Assignment:
The records below are to be returned word for word, with pictures left out.

Exercise data:

******************************

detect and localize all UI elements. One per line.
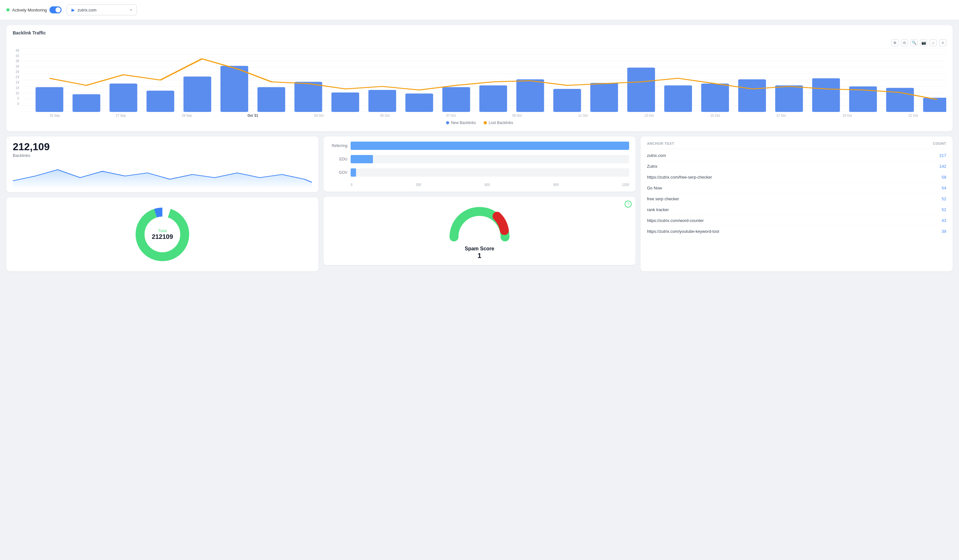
anchor-count-value[interactable]: 54 <box>942 186 946 190</box>
anchor-text-value: https://zutrix.com/youtube-keyword-tool <box>647 229 719 234</box>
backlinks-count: 212,109 <box>13 142 312 152</box>
zoom-in-button[interactable]: ⊕ <box>891 39 898 46</box>
monitor-label: Actively Monitoring <box>12 8 47 13</box>
anchor-text-value: zutrix.com <box>647 153 666 158</box>
anchor-text-value: Zutrix <box>647 164 658 169</box>
bar-label-referring: Referring <box>330 143 347 148</box>
bar-label-gov: GOV <box>330 170 347 175</box>
spam-gauge <box>448 205 511 243</box>
svg-rect-15 <box>183 76 211 112</box>
anchor-col-count-label: COUNT <box>933 142 946 145</box>
anchor-count-value[interactable]: 217 <box>939 153 946 158</box>
monitor-toggle-switch[interactable] <box>49 6 62 13</box>
svg-rect-24 <box>516 80 544 112</box>
anchor-count-value[interactable]: 52 <box>942 196 946 201</box>
top-bar: Actively Monitoring ▶ zutrix.com ▾ <box>0 0 959 20</box>
chart-inner <box>22 48 946 112</box>
bar-chart-inner: Referring EDU GOV <box>330 142 629 186</box>
bar-fill-edu <box>350 155 373 163</box>
status-dot <box>6 8 10 11</box>
svg-rect-18 <box>295 82 322 112</box>
x-label: 29 Sep <box>154 114 220 117</box>
domain-icon: ▶ <box>72 7 75 13</box>
anchor-count-value[interactable]: 58 <box>942 175 946 180</box>
bar-track-gov <box>350 169 629 177</box>
home-button[interactable]: ⌂ <box>930 39 937 46</box>
legend-new-label: New Backlinks <box>451 121 476 125</box>
domain-text: zutrix.com <box>78 8 127 13</box>
anchor-count-value[interactable]: 142 <box>939 164 946 169</box>
svg-rect-35 <box>923 98 946 112</box>
svg-rect-19 <box>331 92 359 112</box>
menu-button[interactable]: ≡ <box>939 39 946 46</box>
spam-title: Spam Score <box>465 246 494 251</box>
donut-wrapper: Total 212109 <box>131 202 194 266</box>
donut-center: Total 212109 <box>152 228 173 240</box>
donut-value: 212109 <box>152 233 173 240</box>
left-column: 212,109 Backlinks <box>6 137 319 271</box>
x-label: 21 Oct <box>880 114 946 117</box>
legend-new-backlinks: New Backlinks <box>446 121 476 125</box>
legend-dot-lost <box>484 121 487 124</box>
monitor-toggle-section: Actively Monitoring <box>6 6 62 13</box>
anchor-text-value: https://zutrix.com/word-counter <box>647 218 704 223</box>
svg-rect-20 <box>368 90 396 112</box>
anchor-text-value: rank tracker <box>647 207 669 212</box>
bottom-grid: 212,109 Backlinks <box>6 137 953 271</box>
anchor-table-row: zutrix.com 217 <box>647 150 946 161</box>
sparkline-area <box>13 162 312 187</box>
anchor-text-value: Go Now <box>647 186 662 190</box>
bar-track-referring <box>350 142 629 150</box>
svg-rect-30 <box>738 80 766 112</box>
zoom-out-button[interactable]: ⊖ <box>901 39 908 46</box>
svg-rect-32 <box>812 78 840 112</box>
svg-rect-25 <box>553 89 581 112</box>
svg-rect-27 <box>627 68 655 112</box>
svg-rect-31 <box>775 86 803 112</box>
backlinks-label: Backlinks <box>13 153 312 158</box>
chart-controls: ⊕ ⊖ 🔍 📷 ⌂ ≡ <box>13 39 946 46</box>
x-label: 15 Oct <box>682 114 748 117</box>
anchor-count-value[interactable]: 43 <box>942 218 946 223</box>
bar-row-gov: GOV <box>330 169 629 177</box>
bar-fill-referring <box>350 142 629 150</box>
anchor-table-row: https://zutrix.com/word-counter 43 <box>647 215 946 226</box>
x-label: 19 Oct <box>814 114 880 117</box>
spam-label: Spam Score 1 <box>465 246 494 260</box>
anchor-count-value[interactable]: 39 <box>942 229 946 234</box>
svg-rect-16 <box>220 66 248 112</box>
x-label: 11 Oct <box>550 114 616 117</box>
svg-marker-36 <box>13 170 312 187</box>
bar-label-edu: EDU <box>330 157 347 161</box>
help-icon[interactable]: ? <box>624 200 632 208</box>
legend-lost-label: Lost Backlinks <box>489 121 513 125</box>
sparkline-svg <box>13 162 312 187</box>
bar-fill-gov <box>350 169 356 177</box>
legend-lost-backlinks: Lost Backlinks <box>484 121 513 125</box>
svg-rect-12 <box>72 94 100 112</box>
x-label: 07 Oct <box>418 114 484 117</box>
anchor-header: ANCHOR TEXT COUNT <box>647 142 946 149</box>
camera-button[interactable]: 📷 <box>920 39 927 46</box>
anchor-table-row: https://zutrix.com/free-serp-checker 58 <box>647 172 946 183</box>
search-button[interactable]: 🔍 <box>911 39 918 46</box>
donut-label: Total <box>152 228 173 233</box>
svg-rect-21 <box>406 94 433 112</box>
chart-legend: New Backlinks Lost Backlinks <box>13 121 946 125</box>
svg-rect-28 <box>664 86 692 112</box>
domain-selector[interactable]: ▶ zutrix.com ▾ <box>67 5 137 15</box>
x-label: 17 Oct <box>748 114 814 117</box>
bar-chart-card: Referring EDU GOV <box>323 137 636 192</box>
x-label: 05 Oct <box>352 114 418 117</box>
traffic-card: Backlink Traffic ⊕ ⊖ 🔍 📷 ⌂ ≡ 48 43 38 34… <box>6 25 953 131</box>
backlink-chart-area: 48 43 38 34 29 24 19 14 10 5 0 <box>13 48 946 112</box>
x-label: 25 Sep <box>22 114 88 117</box>
x-label: 03 Oct <box>286 114 352 117</box>
anchor-count-value[interactable]: 52 <box>942 207 946 212</box>
x-axis: 25 Sep 27 Sep 29 Sep Oct '21 03 Oct 05 O… <box>13 112 946 117</box>
backlinks-stat-card: 212,109 Backlinks <box>6 137 319 192</box>
middle-column: Referring EDU GOV <box>323 137 636 271</box>
svg-rect-23 <box>480 86 507 112</box>
traffic-card-title: Backlink Traffic <box>13 30 946 35</box>
spam-score-card: ? Spam Score 1 <box>323 197 636 265</box>
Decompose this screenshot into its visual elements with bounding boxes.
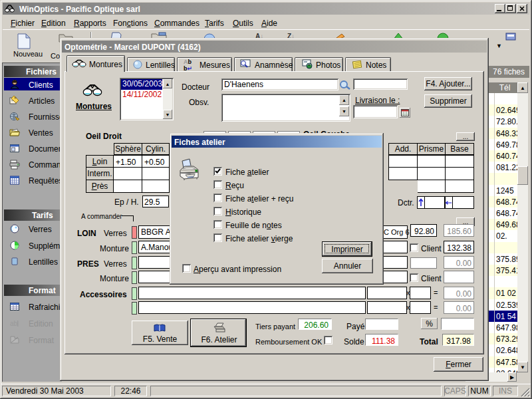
- svg-text:ab: ab: [10, 320, 18, 327]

******************************

Written solution:
detect and localize all UI elements. One per line.
anchor-count-value[interactable]: 54 <box>942 186 946 190</box>
anchor-text-value: https://zutrix.com/youtube-keyword-tool <box>647 229 719 234</box>
backlinks-count: 212,109 <box>13 142 312 152</box>
zoom-in-button[interactable]: ⊕ <box>891 39 898 46</box>
monitor-label: Actively Monitoring <box>12 8 47 13</box>
anchor-text-value: zutrix.com <box>647 153 666 158</box>
anchor-text-value: Zutrix <box>647 164 658 169</box>
bar-label-referring: Referring <box>330 143 347 148</box>
bar-label-gov: GOV <box>330 170 347 175</box>
spam-gauge <box>448 205 511 243</box>
svg-rect-15 <box>183 76 211 112</box>
anchor-col-count-label: COUNT <box>933 142 946 145</box>
anchor-count-value[interactable]: 217 <box>939 153 946 158</box>
monitor-toggle-switch[interactable] <box>49 6 62 13</box>
svg-rect-24 <box>516 80 544 112</box>
anchor-count-value[interactable]: 52 <box>942 196 946 201</box>
top-bar: Actively Monitoring ▶ zutrix.com ▾ <box>0 0 959 20</box>
chart-inner <box>22 48 946 112</box>
bar-chart-inner: Referring EDU GOV <box>330 142 629 186</box>
bar-fill-edu <box>350 155 373 163</box>
status-dot <box>6 8 10 11</box>
svg-rect-18 <box>295 82 322 112</box>
x-label: 29 Sep <box>154 114 220 117</box>
domain-icon: ▶ <box>72 7 75 13</box>
anchor-count-value[interactable]: 58 <box>942 175 946 180</box>
bar-track-gov <box>350 169 629 177</box>
home-button[interactable]: ⌂ <box>930 39 937 46</box>
legend-new-label: New Backlinks <box>451 121 476 125</box>
domain-text: zutrix.com <box>78 8 127 13</box>
anchor-count-value[interactable]: 142 <box>939 164 946 169</box>
svg-rect-35 <box>923 98 946 112</box>
svg-rect-19 <box>331 92 359 112</box>
menu-button[interactable]: ≡ <box>939 39 946 46</box>
spam-title: Spam Score <box>465 246 494 251</box>
donut-wrapper: Total 212109 <box>131 202 194 266</box>
donut-center: Total 212109 <box>152 228 173 240</box>
donut-value: 212109 <box>152 233 173 240</box>
left-column: 212,109 Backlinks <box>6 137 319 271</box>
x-label: 21 Oct <box>880 114 946 117</box>
legend-new-backlinks: New Backlinks <box>446 121 476 125</box>
legend-dot-lost <box>484 121 487 124</box>
monitor-toggle-section: Actively Monitoring <box>6 6 62 13</box>
anchor-text-value: https://zutrix.com/word-counter <box>647 218 704 223</box>
svg-rect-20 <box>368 90 396 112</box>
anchor-text-value: rank tracker <box>647 207 669 212</box>
bottom-grid: 212,109 Backlinks <box>6 137 953 271</box>
anchor-table-row: zutrix.com 217 <box>647 150 946 161</box>
sparkline-area <box>13 162 312 187</box>
anchor-text-value: Go Now <box>647 186 662 190</box>
bar-track-referring <box>350 142 629 150</box>
svg-rect-30 <box>738 80 766 112</box>
zoom-out-button[interactable]: ⊖ <box>901 39 908 46</box>
svg-rect-32 <box>812 78 840 112</box>
svg-rect-25 <box>553 89 581 112</box>
svg-rect-27 <box>627 68 655 112</box>
svg-rect-31 <box>775 86 803 112</box>
backlinks-label: Backlinks <box>13 153 312 158</box>
chart-controls: ⊕ ⊖ 🔍 📷 ⌂ ≡ <box>13 39 946 46</box>
x-label: 15 Oct <box>682 114 748 117</box>
anchor-count-value[interactable]: 43 <box>942 218 946 223</box>
bar-row-gov: GOV <box>330 169 629 177</box>
bar-fill-referring <box>350 142 629 150</box>
anchor-table-row: https://zutrix.com/word-counter 43 <box>647 215 946 226</box>
x-label: 19 Oct <box>814 114 880 117</box>
spam-label: Spam Score 1 <box>465 246 494 260</box>
anchor-count-value[interactable]: 39 <box>942 229 946 234</box>
svg-rect-16 <box>220 66 248 112</box>
x-label: 11 Oct <box>550 114 616 117</box>
svg-marker-36 <box>13 170 312 187</box>
bar-label-edu: EDU <box>330 157 347 161</box>
help-icon[interactable]: ? <box>624 200 632 208</box>
legend-lost-label: Lost Backlinks <box>489 121 513 125</box>
sparkline-svg <box>13 162 312 187</box>
bar-fill-gov <box>350 169 356 177</box>
legend-lost-backlinks: Lost Backlinks <box>484 121 513 125</box>
svg-rect-12 <box>72 94 100 112</box>
x-label: 07 Oct <box>418 114 484 117</box>
anchor-header: ANCHOR TEXT COUNT <box>647 142 946 149</box>
camera-button[interactable]: 📷 <box>920 39 927 46</box>
anchor-table-row: https://zutrix.com/free-serp-checker 58 <box>647 172 946 183</box>
search-button[interactable]: 🔍 <box>911 39 918 46</box>
donut-label: Total <box>152 228 173 233</box>
svg-rect-21 <box>406 94 433 112</box>
chart-legend: New Backlinks Lost Backlinks <box>13 121 946 125</box>
svg-rect-28 <box>664 86 692 112</box>
domain-selector[interactable]: ▶ zutrix.com ▾ <box>67 5 137 15</box>
x-label: 17 Oct <box>748 114 814 117</box>
bar-chart-card: Referring EDU GOV <box>323 137 636 192</box>
x-label: 05 Oct <box>352 114 418 117</box>
traffic-card: Backlink Traffic ⊕ ⊖ 🔍 📷 ⌂ ≡ 48 43 38 34… <box>6 25 953 131</box>
backlink-chart-area: 48 43 38 34 29 24 19 14 10 5 0 <box>13 48 946 112</box>
x-label: 25 Sep <box>22 114 88 117</box>
x-label: 03 Oct <box>286 114 352 117</box>
anchor-count-value[interactable]: 52 <box>942 207 946 212</box>
x-axis: 25 Sep 27 Sep 29 Sep Oct '21 03 Oct 05 O… <box>13 112 946 117</box>
backlinks-stat-card: 212,109 Backlinks <box>6 137 319 192</box>
middle-column: Referring EDU GOV <box>323 137 636 271</box>
svg-rect-23 <box>480 86 507 112</box>
traffic-card-title: Backlink Traffic <box>13 30 946 35</box>
spam-score-card: ? Spam Score 1 <box>323 197 636 265</box>
Decompose this screenshot into its visual elements with bounding boxes.
- svg-text:ab: ab: [10, 320, 18, 327]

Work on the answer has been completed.